The workshop attracted a large number of domestic and foreign experts, and representatives of universities in the southern provinces and cities to exchange, discuss and assess the current situation, advantages, difficulties and challenges as well as propose effective models and solutions that bring practical benefits from the establishment of technology transfer offices at universities.
Over the past 50 years, Vietnam has focused its resources on training and research, but has not developed commercialisation of research and inventions.
SiHub now has about 300,000 technology research projects at universities nationwide and a network of 100,000 technology firms based around the world, Tuoc said.
“The commercialisation of the universities’ inventions and products in the country is expected to be developed in the future”, he said.
The centre focuses on promoting the development of existing potential in technology development at universities, he said.
It is choosing universities to consult, build processes and organise apparatus to establish technology transfer in order to commercialise research and invention that bring economic value.
Douglas Abrams, founder and CEO of Expara, said Vietnam has great potential for high quality human resources and entrepreneurial spirit that can make significant contributions to the country's technology development.
Intellectual assets from universities and research institutes are the foundation to support start-ups, he said.
“The role of universities is to connect potential ideas, build strong teams, and interact with businesses to successfully conduct commercialisation,” he said.
Nguyen Diep from UTS said the university’s technology transfer model is being deployed to many partners.
“The number of inventions of universities in Vietnam is still very low compared to universities in Thailand and Singapore, but they have a lot of potential,” he said.
Experts pointed out many challenges of technology transfer and commercialisation such as the science and technology ecosystem does not have a clear orientation, with low connectivity and interaction.

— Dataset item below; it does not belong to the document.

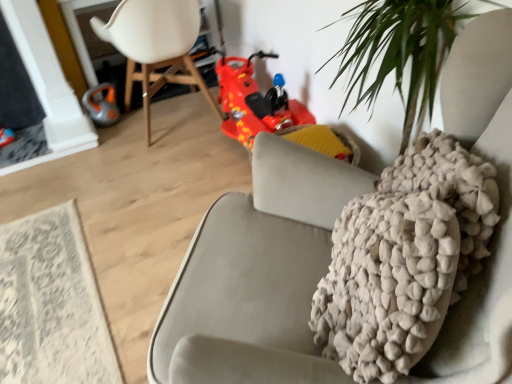 Find the location of a particular element. vacant space situated on the left part of shiny red plastic toy car at center is located at coordinates (178, 161).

They agreed that local universities need to be more active in participating in technology transfer activities, promote both quantity and quality of inventions, and build a technology transfer ecosystem with the participation of businesses.
It also needs to enhance the legal framework, develop technical and financial infrastructure, and promote creativity and innovation capacity, capacity in management and investment in universities, they said.
Many successful models of commercialising university research were introduced at the workshop, such as TTO of TNG Holdings Vietnam and the Saigon High-Tech Park's High-tech Business Incubation Centre.
On this occasion, SiHub, UTS, Expara and universities in the southern region signed cooperation agreements to promote technology transfer activities in the following years./.